- Theatrical release poster
- Directed by: Praveen Kandregula
- Written by: Praveen Kandregula; Poojitha Sreekanti; Prahaas Boppudi;
- Produced by: Sreenivasulu P. V.; Vijay Donkada; Sridhar Makkuva;
- Starring: Anupama Parameswaran; Darshana Rajendran; Sangeetha Krish; Rag Mayur;
- Cinematography: Mridul Sujit Sen
- Edited by: Dharmendra Kakarala
- Music by: Gopi Sundar
- Production company: Ananda Media
- Release date: 22 August 2025;
- Running time: 143 minutes
- Country: India
- Language: Telugu

= Paradha =

2025 Indian film by Praveen Kandregula

Paradha is a 2025 Indian Telugu-language drama film directed by Praveen Kandregula who co-wrote with Poojitha Sreekanti and Prahaas Boppudi. It is produced by Ananda Media and stars Anupama Parameswaran, Darshana Rajendran (who returned to Telugu films after a decade) and Sangeetha Krish in important roles.
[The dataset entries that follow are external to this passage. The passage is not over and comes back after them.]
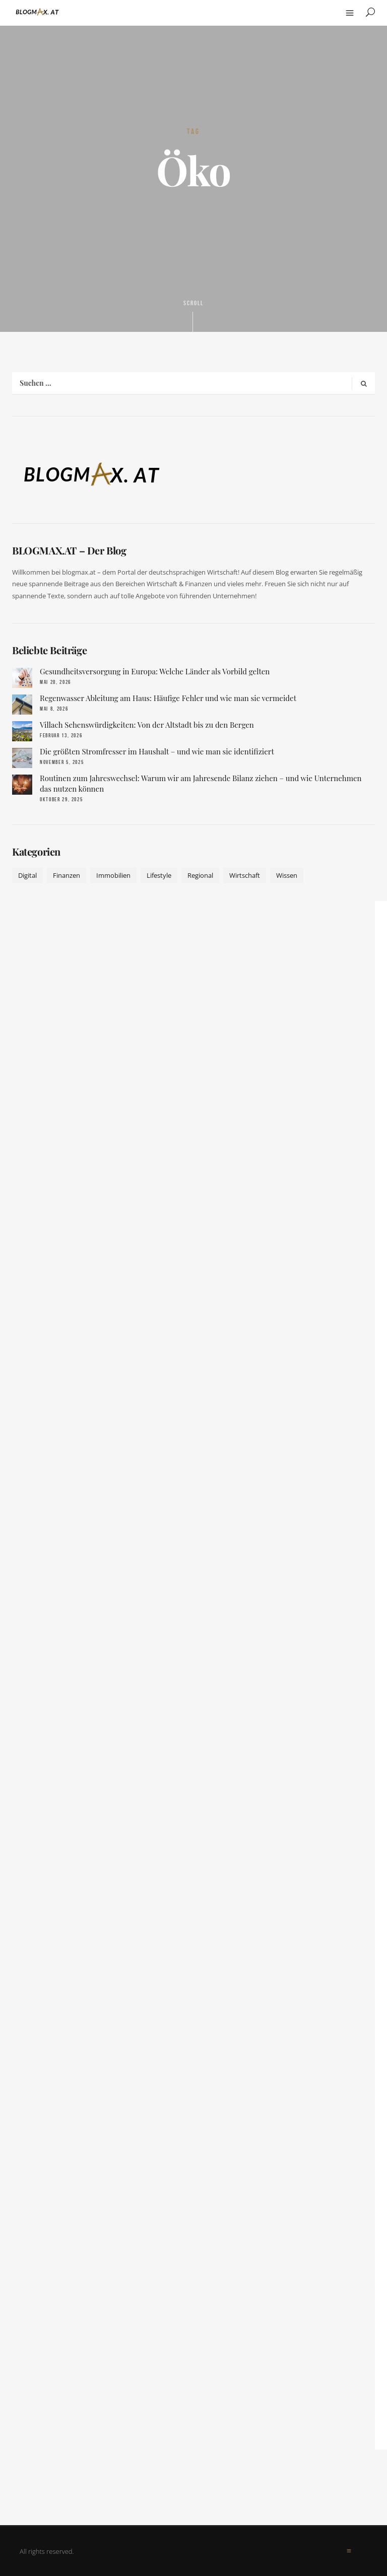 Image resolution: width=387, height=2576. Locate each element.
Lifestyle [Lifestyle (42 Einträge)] (159, 875)
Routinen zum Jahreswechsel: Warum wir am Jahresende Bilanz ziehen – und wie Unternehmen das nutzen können (201, 783)
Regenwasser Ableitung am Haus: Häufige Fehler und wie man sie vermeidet (168, 698)
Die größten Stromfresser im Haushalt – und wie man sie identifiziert (157, 751)
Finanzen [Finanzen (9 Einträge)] (66, 875)
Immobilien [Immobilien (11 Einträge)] (113, 875)
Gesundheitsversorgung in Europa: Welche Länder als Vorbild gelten (155, 671)
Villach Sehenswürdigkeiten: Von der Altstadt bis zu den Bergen (147, 725)
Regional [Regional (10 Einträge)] (200, 875)
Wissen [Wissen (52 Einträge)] (286, 875)
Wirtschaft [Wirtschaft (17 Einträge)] (244, 875)
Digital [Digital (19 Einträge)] (27, 875)
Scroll (193, 315) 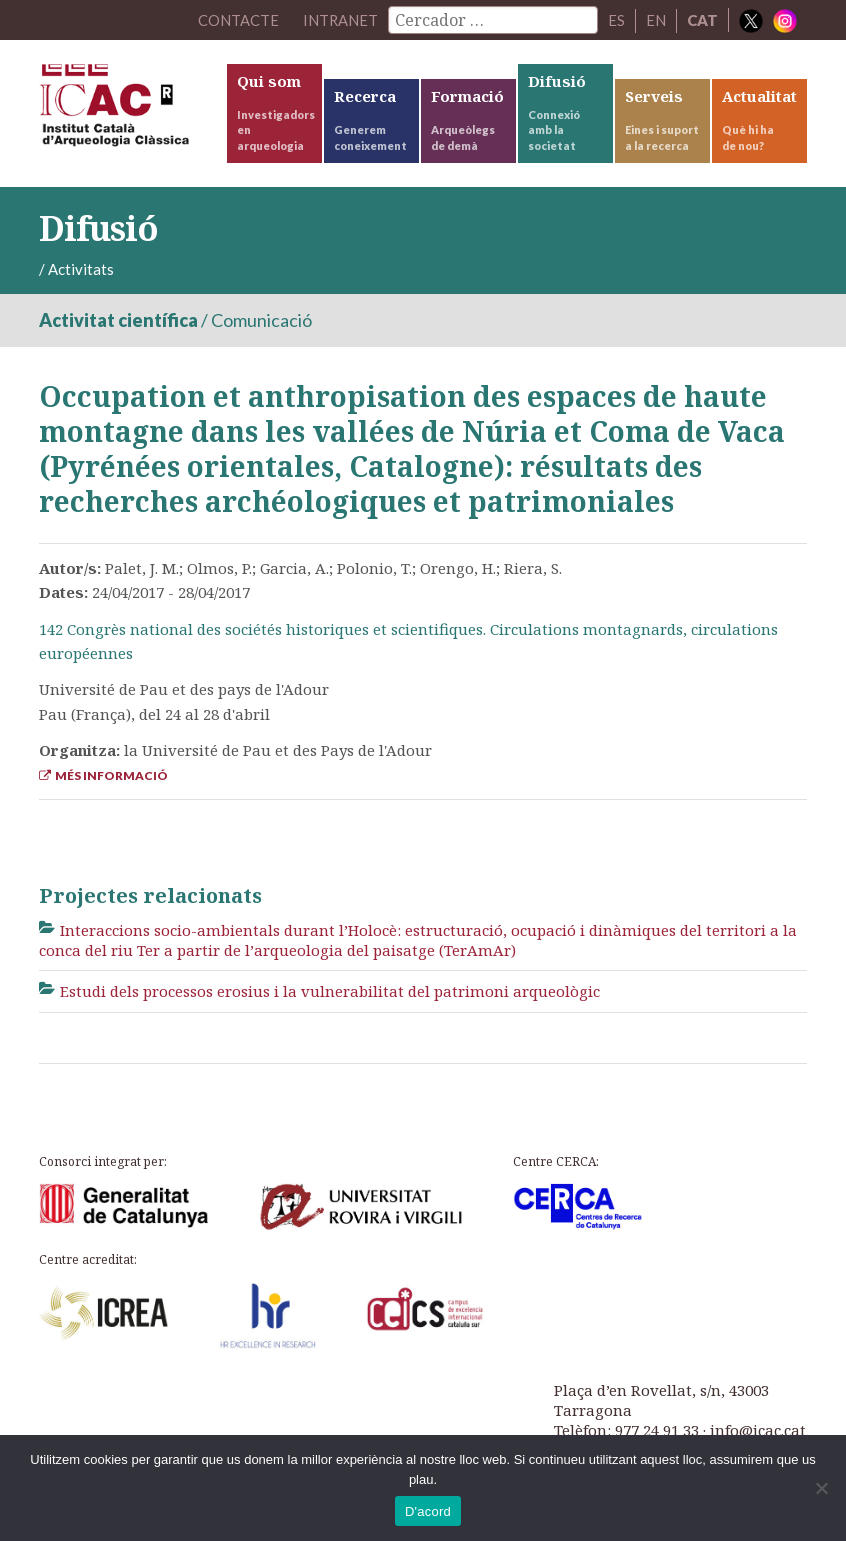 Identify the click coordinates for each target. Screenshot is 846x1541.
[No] (821, 1488)
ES (616, 20)
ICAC (131, 110)
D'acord (428, 1511)
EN (656, 20)
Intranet (340, 20)
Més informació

Gopi Sundar composed the music, Mridul Sujit Sen handled the cinematography and Dharmendra Kakarala handled the editing. The film was released on 22 August 2025 to mixed reviews. It became a box office bomb.

==Plot==
In a remote village bound by the belief that women must remain veiled to ward off a curse, Subbu's devotion to her village's tradition is questioned after an enigmatic event. Having hardly ever stepped outside her village but determined to clear her name, Subbu sets out on a daring journey to the Himalayas, accompanied by her aunt Rathnamma and Ami, a fierce architect fighting her own battles in the modern world.

==Music==
The score and soundtrack album were composed by Gopi Sundar. Sony Music India procured the audio rights of the soundtrack. The first single "Maa Andhaala Siri" was released on 23 March 2025. The second single "Yatra Naryasthu" was released on 17 July 2025 and the third single "Yegareyi Nee Rekkale" released on 5 August 2025. Both the Telugu and its dubbed Malayalam versions were released on the same date.

Track listing
| No. | Title | Singer(s) | Length |
|---|---|---|---|
| 1. | "Maa Andhaala Siri" | Sri Krishna, Ramya Behara | 04:38 |
| 2. | "Yatra Naryasthu" | Anurag Kulkarni | 05:21 |
| 3. | "Yegareyi Nee Rekkale" | Ritesh G. Rao | 04:58 |
| Total length: |  |  | 14:57 |

==Release and reception==
Paradha, and its dubbed Malayalam version, were released on 22 August 2025.

Sangeetha Devi Dundoo of The Hindu highly appreciated the writing and called it a "rare, brave film" that breaks the monotony of mainstream Telugu cinema. The Times of India rated it 3.5 out of 5 and appreciated the storytelling, and dialogues.